REQUIRED WORK: Each line of the data below that contains "паспорта" must be copied.

[Items from a data source]
—————

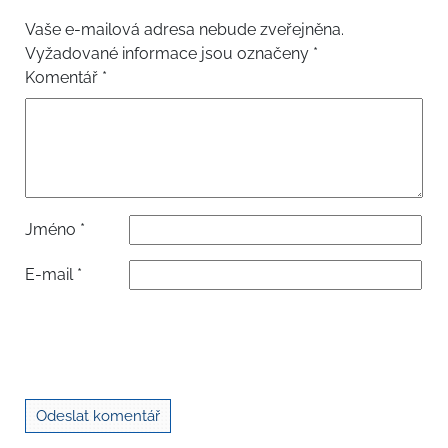
Vaše e-mailová adresa nebude zveřejněna.
Vyžadované informace jsou označeny
*
Komentář
*
Jméno
*
E-mail
*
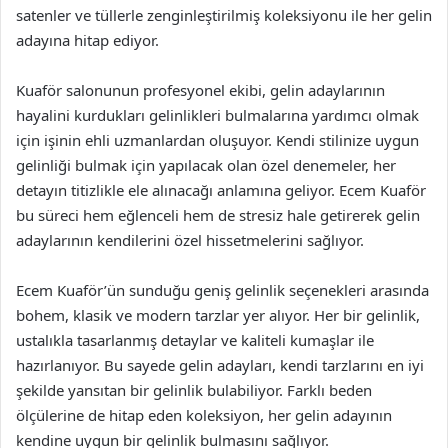
satenler ve tüllerle zenginleştirilmiş koleksiyonu ile her gelin
adayına hitap ediyor.
Kuaför salonunun profesyonel ekibi, gelin adaylarının
hayalini kurdukları gelinlikleri bulmalarına yardımcı olmak
için işinin ehli uzmanlardan oluşuyor. Kendi stilinize uygun
gelinliği bulmak için yapılacak olan özel denemeler, her
detayın titizlikle ele alınacağı anlamına geliyor. Ecem Kuaför
bu süreci hem eğlenceli hem de stresiz hale getirerek gelin
adaylarının kendilerini özel hissetmelerini sağlıyor.
Ecem Kuaför’ün sunduğu geniş gelinlik seçenekleri arasında
bohem, klasik ve modern tarzlar yer alıyor. Her bir gelinlik,
ustalıkla tasarlanmış detaylar ve kaliteli kumaşlar ile
hazırlanıyor. Bu sayede gelin adayları, kendi tarzlarını en iyi
şekilde yansıtan bir gelinlik bulabiliyor. Farklı beden
ölçülerine de hitap eden koleksiyon, her gelin adayının
kendine uygun bir gelinlik bulmasını sağlıyor.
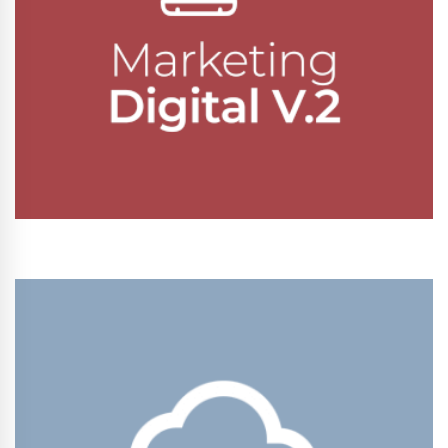
Conhecer Curso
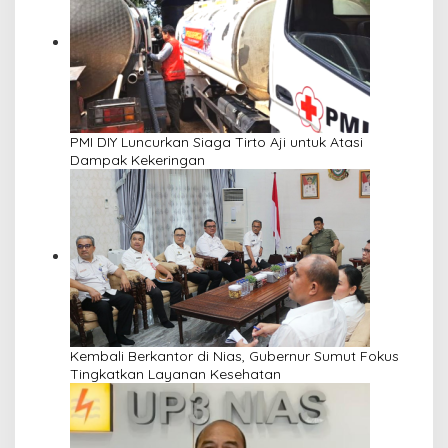
PMI DIY Luncurkan Siaga Tirto Aji untuk Atasi
Dampak Kekeringan
Kembali Berkantor di Nias, Gubernur Sumut Fokus
Tingkatkan Layanan Kesehatan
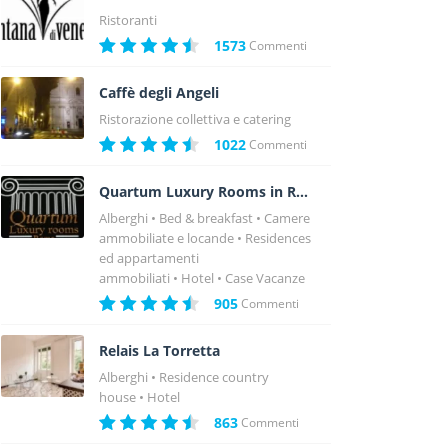
Ristoranti
1573
Commenti
Caffè degli Angeli
Ristorazione collettiva e catering
1022
Commenti
Quartum Luxury Rooms in Rome
Alberghi
Bed & breakfast
Camere
ammobiliate e locande
Residences
ed appartamenti
ammobiliati
Hotel
Case Vacanze
905
Commenti
Relais La Torretta
Alberghi
Residence country
house
Hotel
863
Commenti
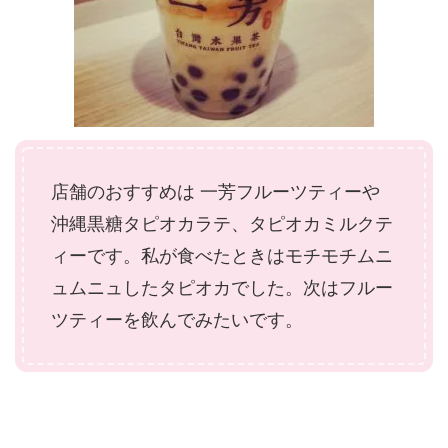
店舗のおすすめは 一芳フルーツティーや
沖縄黒糖タピオカラテ、タピオカミルクテ
ィーです。私が食べたときはモチモチムニ
ュムニュしたタピオカでした。次はフルー
ツティーを飲んでみたいです。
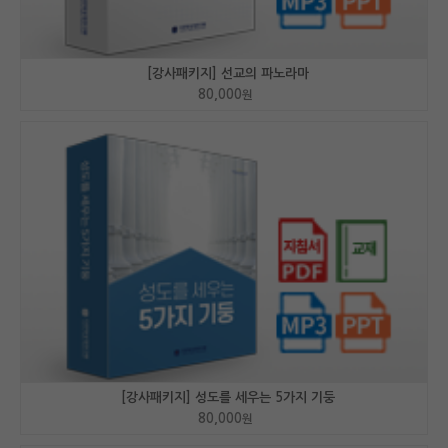
[강사패키지] 선교의 파노라마
80,000
원
[강사패키지] 성도를 세우는 5가지 기둥
80,000
원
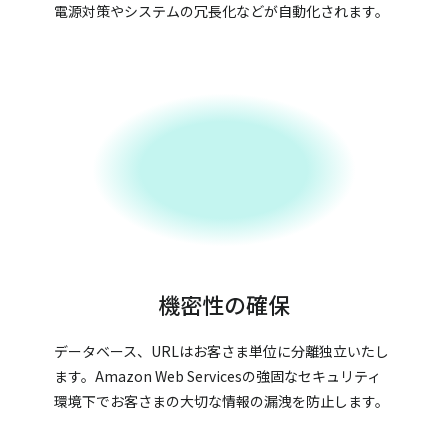
電源対策やシステムの冗長化などが自動化されます。
機密性の確保
データベース、URLはお客さま単位に分離独立いたし
ます。Amazon Web Servicesの強固なセキュリティ
環境下でお客さまの大切な情報の漏洩を防止します。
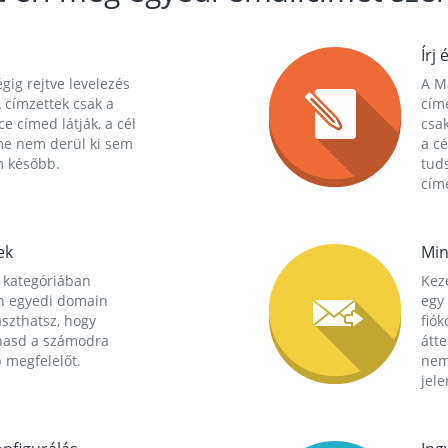
Írj 
gig rejtve levelezés
A Ma
 címzettek csak a
cím
ce címed látják, a cél
csak
me nem derül ki sem
a cé
m később.
tuds
címe
ek
Min
 kategóriában
Kez
n egyedi domain
egy 
aszthatsz, hogy
fió
hasd a számodra
átt
 megfelelőt.
nem
jele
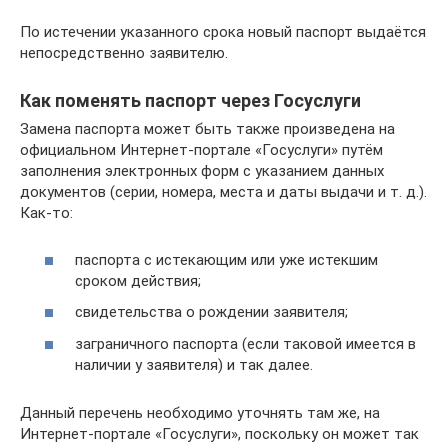
По истечении указанного срока новый паспорт выдаётся
непосредственно заявителю.
Как поменять паспорт через Госуслуги
Замена паспорта может быть также произведена на
официальном Интернет-портале «Госуслуги» путём
заполнения электронных форм с указанием данных
документов (серии, номера, места и даты выдачи и т. д.).
Как-то:
паспорта с истекающим или уже истекшим
сроком действия;
свидетельства о рождении заявителя;
заграничного паспорта (если таковой имеется в
наличии у заявителя) и так далее.
Данный перечень необходимо уточнять там же, на
Интернет-портале «Госуслуги», поскольку он может так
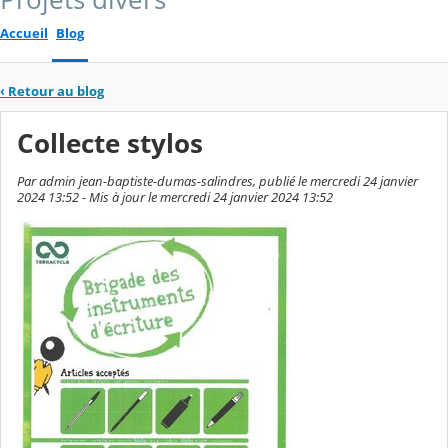
Accueil
Blog
‹
Retour au blog
Collecte stylos
Par admin jean-baptiste-dumas-salindres, publié le mercredi 24 janvier
2024 13:52 - Mis à jour le mercredi 24 janvier 2024 13:52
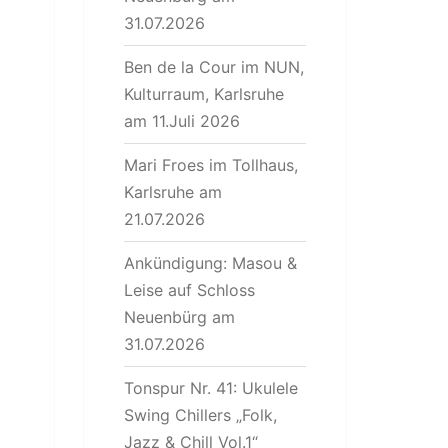
31.07.2026
Ben de la Cour im NUN,
Kulturraum, Karlsruhe
am 11.Juli 2026
Mari Froes im Tollhaus,
Karlsruhe am
21.07.2026
Ankündigung: Masou &
Leise auf Schloss
Neuenbürg am
31.07.2026
Tonspur Nr. 41: Ukulele
Swing Chillers „Folk,
Jazz & Chill Vol.1“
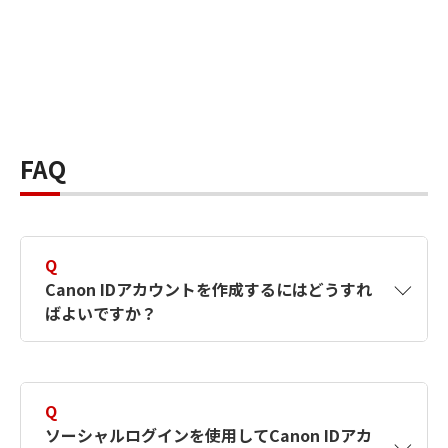
FAQ
Q
Canon IDアカウントを作成するにはどうすれ
ばよいですか？
A
Canon IDアカウントは、氏名、メールアドレス
とパスワードを入力して作成できます。ソーシ
Q
ャルログインを使用して作成することもできま
ソーシャルログインを使用してCanon IDアカ
す。詳しい作成方法は
【カメラ】Canon IDとは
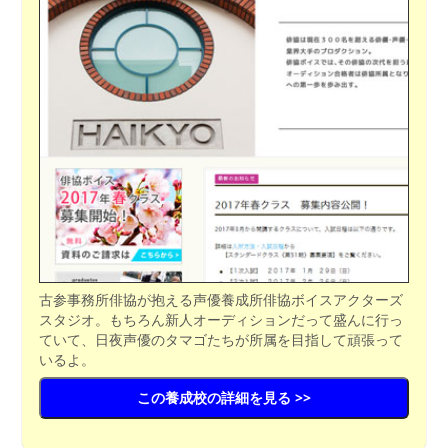
古参事務所俳協が抱える声優養成所俳協ボイスアクターズ
スタジオ。もちろん新人オーディションだって盛んに行っ
ていて、日夜声優のタマゴたちが所属を目指して頑張って
いるよ。
この養成校の詳細を見る >>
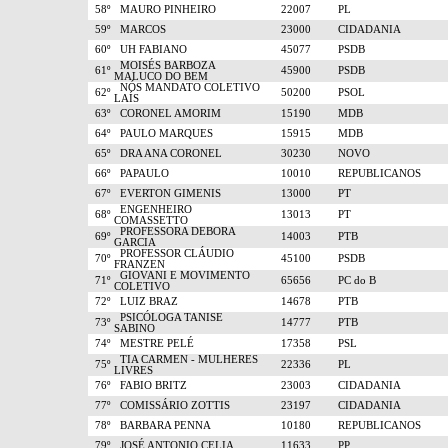
58º
MAURO PINHEIRO
22007
PL
59º
MARCOS
23000
CIDADANIA
60º
UH FABIANO
45077
PSDB
MOISÉS BARBOZA
61º
45900
PSDB
MALUCO DO BEM
NÓS MANDATO COLETIVO
62º
50200
PSOL
LAÍS
63º
CORONEL AMORIM
15190
MDB
64º
PAULO MARQUES
15915
MDB
65º
DRA ANA CORONEL
30230
NOVO
66º
PAPAULO
10010
REPUBLICANOS
67º
EVERTON GIMENIS
13000
PT
ENGENHEIRO
68º
13013
PT
COMASSETTO
PROFESSORA DEBORA
69º
14003
PTB
GARCIA
PROFESSOR CLÁUDIO
70º
45100
PSDB
FRANZEN
GIOVANI E MOVIMENTO
71º
65656
PC do B
COLETIVO
72º
LUIZ BRAZ
14678
PTB
PSICÓLOGA TANISE
73º
14777
PTB
SABINO
74º
MESTRE PELÉ
17358
PSL
TIA CARMEN - MULHERES
75º
22336
PL
LIVRES
76º
FABIO BRITZ
23003
CIDADANIA
77º
COMISSÁRIO ZOTTIS
23197
CIDADANIA
78º
BARBARA PENNA
10180
REPUBLICANOS
79º
JOSÉ ANTONIO CELIA
11633
PP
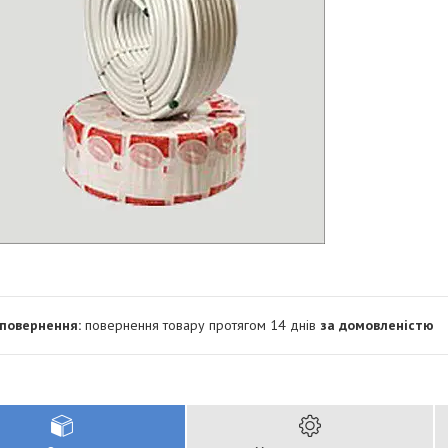
повернення товару протягом 14 днів
за домовленістю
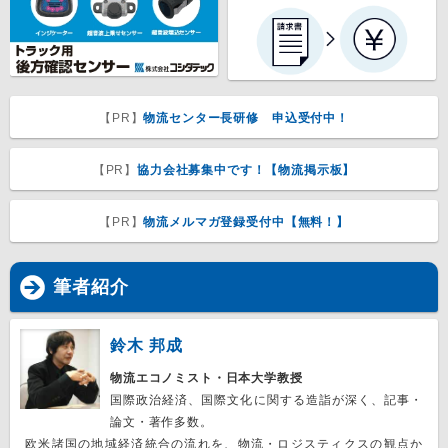
【PR】
物流センター長研修 申込受付中！
【PR】
協力会社募集中です！【物流掲示板】
【PR】
物流メルマガ登録受付中【無料！】
筆者紹介
鈴木 邦成
物流エコノミスト・日本大学教授
国際政治経済、国際文化に関する造詣が深く、記事・
論文・著作多数。
欧米諸国の地域経済統合の流れを、物流・ロジスティクスの観点か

—————

TASK ANSWER:
Замена паспорта может быть также произведена на
паспорта с истекающим или уже истекшим
заграничного паспорта (если таковой имеется в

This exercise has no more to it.